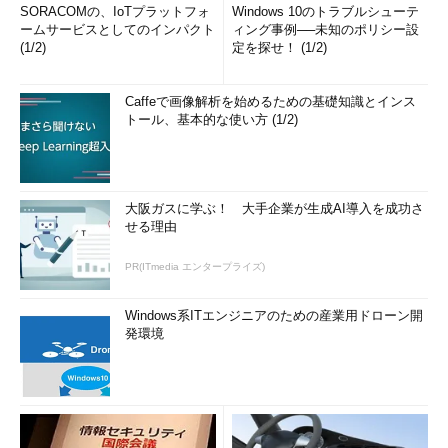
SORACOMの、IoTプラットフォ
Windows 10のトラブルシューテ
ームサービスとしてのインパクト
ィング事例──未知のポリシー設
(1/2)
定を探せ！ (1/2)
Caffeで画像解析を始めるための基礎知識とインス
トール、基本的な使い方 (1/2)
大阪ガスに学ぶ！ 大手企業が生成AI導入を成功さ
せる理由
PR(ITmedia エンタープライズ)
Windows系ITエンジニアのための産業用ドローン開
発環境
·····
- What is needed: Return the complete material exactly as given, excluding images.

- Answer to this exercise:
SORACOMの、IoTプラットフォ
Windows 10のトラブルシューテ
ームサービスとしてのインパクト
ィング事例──未知のポリシー設
(1/2)
定を探せ！ (1/2)
Caffeで画像解析を始めるための基礎知識とインス
トール、基本的な使い方 (1/2)
大阪ガスに学ぶ！ 大手企業が生成AI導入を成功さ
せる理由
PR(ITmedia エンタープライズ)
Windows系ITエンジニアのための産業用ドローン開
発環境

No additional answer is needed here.